What is the Doomsday clock?

A real symbolic warning system makes a significant appearance in this week’s Doctor Who


Tonight’s episode of Doctor Who includes extensive references to the Doomsday Clock, a symbolic prediction of the likelihood of a man-made global disaster as represented by a clock counting the minutes down to midnight. 


And if you were wondering, yes, the Doomsday Clock is real. Well, not physically real – there’s not a giant clock ticking away somewhere – but it is a real project carried out by scientists, which you can see here. Maintained by the Bulletin of the Atomic Scientists‘ Science and Security Board since 1947, the symbolic Clock was originally used to hypothesise the likelihood of all-out nuclear war, but since 2007 has also factored in other threats like climate change. 

A pre-2017 summary of the Doomsday Clock’s history

The way the Clock (which also played a key role in critically-acclaimed graphic novel Watchmen) works is simple: the closer the minute hand is to midnight, the closer the Bulletin scientists believe the world is to an irrevocable catastrophe, with the team adjusting and announcing the clock’s time every year depending on various factors.

Doomsday Clock graph, 1947–2017. The lower points on the graph represent a higher probability of technologically or environmentally-induced catastrophe, and the higher points represent a lower probability.

The furthest from midnight the clock has ever been set was 17 minutes to midnight in 1991, while the closest it’s ever gotten was in 1953, when hydrogen bomb testing by the US and Russia saw it pushed all the way up to two minutes to midnight.

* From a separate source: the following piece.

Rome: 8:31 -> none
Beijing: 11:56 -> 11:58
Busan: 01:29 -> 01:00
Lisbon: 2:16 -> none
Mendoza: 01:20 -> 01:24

Cheerfully, the current threat rating is actually set at only two-and-a-half minutes to midnight, the second-closest in history, which is according to the Bulletin is due to the “rise of ‘strident nationalism’ worldwide, United States President Donald Trump’s comments over North Korea, Russia, nuclear weapons, and the disbelief in the scientific consensus over climate change by the Trump Administration.” 

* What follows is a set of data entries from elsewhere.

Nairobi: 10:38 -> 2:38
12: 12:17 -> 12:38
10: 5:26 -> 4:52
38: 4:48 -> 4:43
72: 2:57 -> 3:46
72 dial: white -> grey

In other words, our situation in the real world is currently considered more dire than the threat of alien invasion and complete worldwide disaster that kicked off this week’s episode of Doctor Who, where the Doomsday Clock started off at three minutes (symbolised by everyone’s watches and phones being set to 11:57pm) before continuing to count down as the episode continued.

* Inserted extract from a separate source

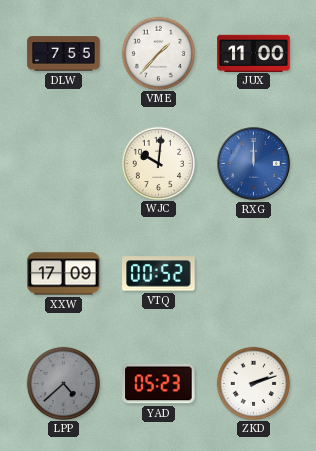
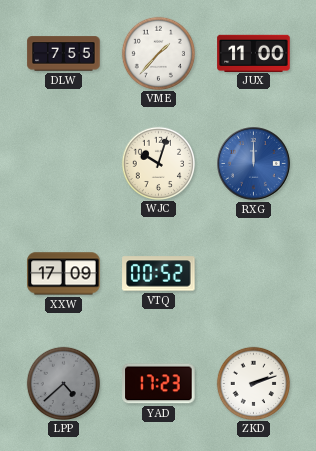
WJC: 10:01 -> 10:03
YAD: 05:23 -> 17:23
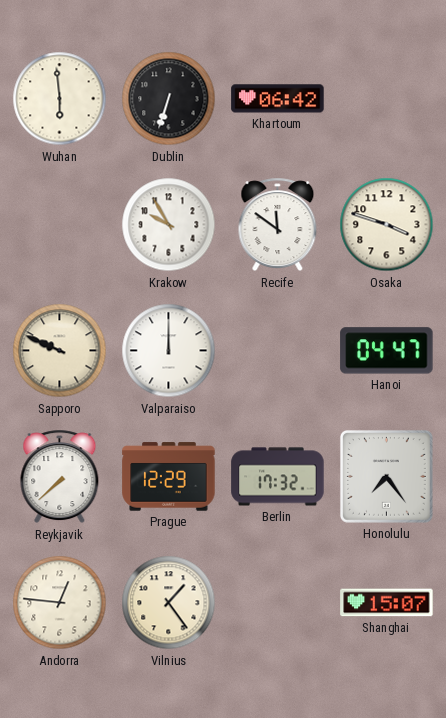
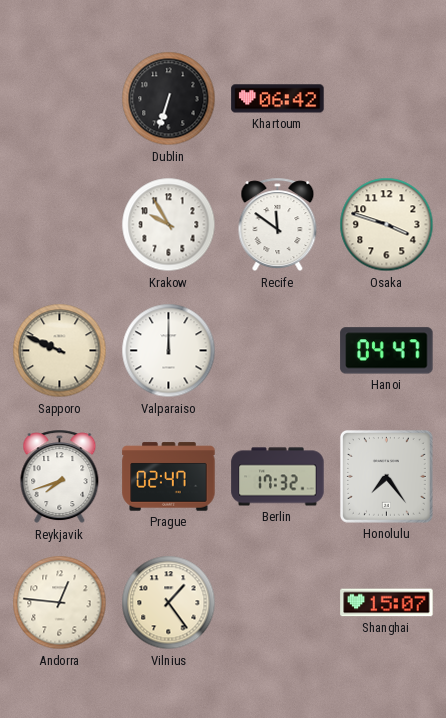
Wuhan: 5:59 -> none
Reykjavik: 7:38 -> 7:42
Prague: 12:29 -> 02:47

Members of the Bulletin of Atomic Scientists unveil the 2017 time for the Doomsday Clock on 26th January 2017 in Washington, DC

Obviously, this is a lovely and totally non-depressing thought to go to bed with on this warm Saturday evening, but in fairness to the production team, the Clock was still set at three minutes to midnight when they shot the episode in December, before it was reset in January. And who could have predicted real life would be even weirder and deadlier than a Doctor Who episode?